Dealerships, Free Access Articles, Marketing ,

Here is a summary of the main changes being made by Toyota NZ by appointing its dealers as agents:

See full article here

  • For the purposes of selling new cars, dealers are now agents.
  • In terms of all other elements of the business, the franchise dealer arrangement with Toyota is unchanged.
  • Dealers no longer own new car stock for sale Toyota does. Dealers no longer need to fund new car stock.
  • As agents for new cars, the dealers are selling on behalf of Toyota NZ.
  • Customers are buying the car from Toyota NZ, not the dealer.
  • Prices are posted on the Toyota NZ website.
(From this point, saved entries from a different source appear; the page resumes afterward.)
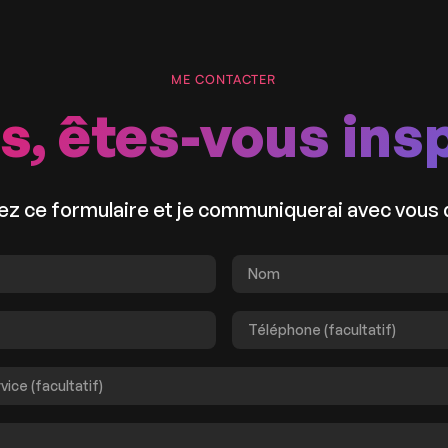
ME CONTACTER
s, êtes-vous ins
z ce formulaire et je communiquerai avec vous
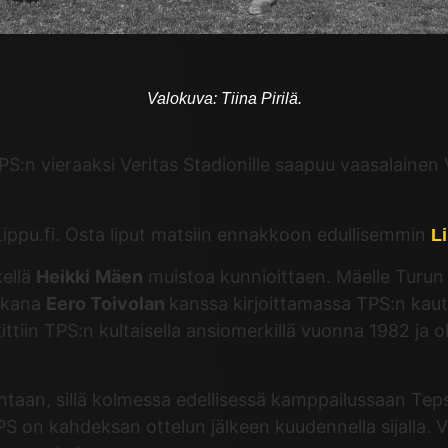
Valokuva: Tiina Pirilä.
PS:n vieraaksi Veritas Stadionille saapuu vaasalainen 
ippu.fi. Osta liput matsiin ennakkoon edullisemmin
L
kellä
Heikki
Mäen
muistoa kunnioittaen. Mäelle Turun 
mukana
Eero Toivolan
kanssa kirjoittamassa TPS:n kautt
alkittiin TPS:n kultaisella ansiomerkillä vuonna 1982 j
antaan, sillä kolmessa edellisessä kamppailussaan Te
 on kahdeksan ottelun jälkeen kuudennella sijalla. VP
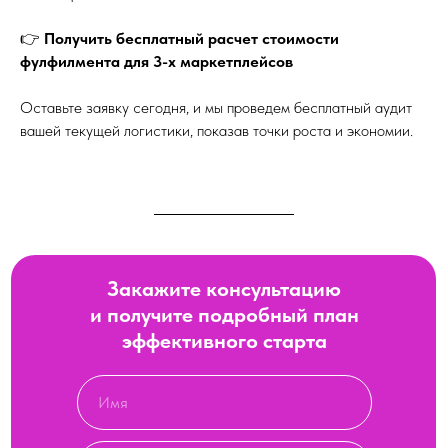
👉
Получить бесплатный расчет стоимости
фулфилмента для 3-х маркетплейсов
Оставьте заявку сегодня, и мы проведем бесплатный аудит
вашей текущей логистики, показав точки роста и экономии.
Закажите консультацию
и получите подробный план
эффективного старта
Prices are driveaway. The price for any car is the same for any dealer anywhere in NZ.
  • The price will typically be around the transaction price most buyers were paying under the old system of negotiations.
  • Stock kept in three holding areas Auckland, Wellington and Christchurch and delivered to to buyers after the sale mostly in one day.
  • Dealers own the demonstration vehicles which they buy from Toyota NZ at favourable rates.
  • Dealers will have to maintain a complete range of demos so all Toyota models are represented in each dealership. Some models to be available for demo from a pool.
  • Number of demos held in NZ dealerships to double.
  • Dealers cannot sell the demonstrators for at least three months or more.
  • Toyota NZ to encourage 24-hour test drives.
  • Dealers no longer earn a margin on the sale of a new vehicle. They are paid a flat fee for handling the transaction which varies marginally between, for example, a Yaris and a HiLux.
  • Volume targets are all but eliminated.
  • Large savings expected for dealers from the elimination of floor plan costs and the elimination of freight costs from swapping cars between dealerships which was “huge”.
  • Modelling shows that with savings on stock holdings and selling fees, most dealers should be more profitable under the new arrangement especially smaller dealers.
  • All dealers now on a common DMS platform.
  • Planning for the move has taken 10 years.